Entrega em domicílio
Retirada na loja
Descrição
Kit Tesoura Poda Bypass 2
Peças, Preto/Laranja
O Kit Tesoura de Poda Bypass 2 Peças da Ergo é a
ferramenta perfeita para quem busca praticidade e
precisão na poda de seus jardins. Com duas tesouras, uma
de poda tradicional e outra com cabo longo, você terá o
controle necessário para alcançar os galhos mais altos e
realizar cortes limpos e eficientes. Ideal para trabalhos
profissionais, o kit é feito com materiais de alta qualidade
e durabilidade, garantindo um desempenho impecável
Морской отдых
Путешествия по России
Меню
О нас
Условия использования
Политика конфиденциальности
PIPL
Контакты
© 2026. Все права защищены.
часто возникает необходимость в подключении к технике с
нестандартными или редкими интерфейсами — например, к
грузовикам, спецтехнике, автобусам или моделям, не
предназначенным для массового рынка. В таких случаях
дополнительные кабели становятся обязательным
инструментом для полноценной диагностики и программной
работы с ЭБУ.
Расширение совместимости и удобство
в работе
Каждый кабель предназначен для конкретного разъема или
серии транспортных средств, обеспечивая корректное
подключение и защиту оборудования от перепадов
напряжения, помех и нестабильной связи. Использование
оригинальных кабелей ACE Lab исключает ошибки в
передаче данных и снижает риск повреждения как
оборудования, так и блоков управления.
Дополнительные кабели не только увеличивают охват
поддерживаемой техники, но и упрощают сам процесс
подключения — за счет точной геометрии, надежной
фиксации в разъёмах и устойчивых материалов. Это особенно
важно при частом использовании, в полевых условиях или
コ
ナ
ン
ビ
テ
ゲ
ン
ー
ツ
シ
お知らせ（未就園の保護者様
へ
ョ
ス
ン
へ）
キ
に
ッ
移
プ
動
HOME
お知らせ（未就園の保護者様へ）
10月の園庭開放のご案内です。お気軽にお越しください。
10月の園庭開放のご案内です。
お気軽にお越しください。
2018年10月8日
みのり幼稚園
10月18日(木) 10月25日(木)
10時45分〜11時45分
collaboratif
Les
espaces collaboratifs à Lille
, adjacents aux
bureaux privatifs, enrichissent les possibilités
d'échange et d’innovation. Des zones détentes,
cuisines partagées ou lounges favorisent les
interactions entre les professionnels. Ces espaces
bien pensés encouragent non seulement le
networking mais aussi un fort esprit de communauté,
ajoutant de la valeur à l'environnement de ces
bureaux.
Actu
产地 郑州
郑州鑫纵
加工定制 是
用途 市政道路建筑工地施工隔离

______________________________

### ASSIGNMENT
Every record is to be written out verbatim.

### OUTPUT FOR THIS TASK
Entrega em domicílio
Retirada na loja
Descrição
Kit Tesoura Poda Bypass 2
Peças, Preto/Laranja
O Kit Tesoura de Poda Bypass 2 Peças da Ergo é a
ferramenta perfeita para quem busca praticidade e
precisão na poda de seus jardins. Com duas tesouras, uma
de poda tradicional e outra com cabo longo, você terá o
controle necessário para alcançar os galhos mais altos e
realizar cortes limpos e eficientes. Ideal para trabalhos
profissionais, o kit é feito com materiais de alta qualidade
e durabilidade, garantindo um desempenho impecável
Морской отдых
Путешествия по России
Меню
О нас
Условия использования
Политика конфиденциальности
PIPL
Контакты
© 2026. Все права защищены.
часто возникает необходимость в подключении к технике с
нестандартными или редкими интерфейсами — например, к
грузовикам, спецтехнике, автобусам или моделям, не
предназначенным для массового рынка. В таких случаях
дополнительные кабели становятся обязательным
инструментом для полноценной диагностики и программной
работы с ЭБУ.
Расширение совместимости и удобство
в работе
Каждый кабель предназначен для конкретного разъема или
серии транспортных средств, обеспечивая корректное
подключение и защиту оборудования от перепадов
напряжения, помех и нестабильной связи. Использование
оригинальных кабелей ACE Lab исключает ошибки в
передаче данных и снижает риск повреждения как
оборудования, так и блоков управления.
Дополнительные кабели не только увеличивают охват
поддерживаемой техники, но и упрощают сам процесс
подключения — за счет точной геометрии, надежной
фиксации в разъёмах и устойчивых материалов. Это особенно
важно при частом использовании, в полевых условиях или
コ
ナ
ン
ビ
テ
ゲ
ン
ー
ツ
シ
お知らせ（未就園の保護者様
へ
ョ
ス
ン
へ）
キ
に
ッ
移
プ
動
HOME
お知らせ（未就園の保護者様へ）
10月の園庭開放のご案内です。お気軽にお越しください。
10月の園庭開放のご案内です。
お気軽にお越しください。
2018年10月8日
みのり幼稚園
10月18日(木) 10月25日(木)
10時45分〜11時45分
collaboratif
Les
espaces collaboratifs à Lille
, adjacents aux
bureaux privatifs, enrichissent les possibilités
d'échange et d’innovation. Des zones détentes,
cuisines partagées ou lounges favorisent les
interactions entre les professionnels. Ces espaces
bien pensés encouragent non seulement le
networking mais aussi un fort esprit de communauté,
ajoutant de la valeur à l'environnement de ces
bureaux.
Actu
产地 郑州
郑州鑫纵
加工定制 是
用途 市政道路建筑工地施工隔离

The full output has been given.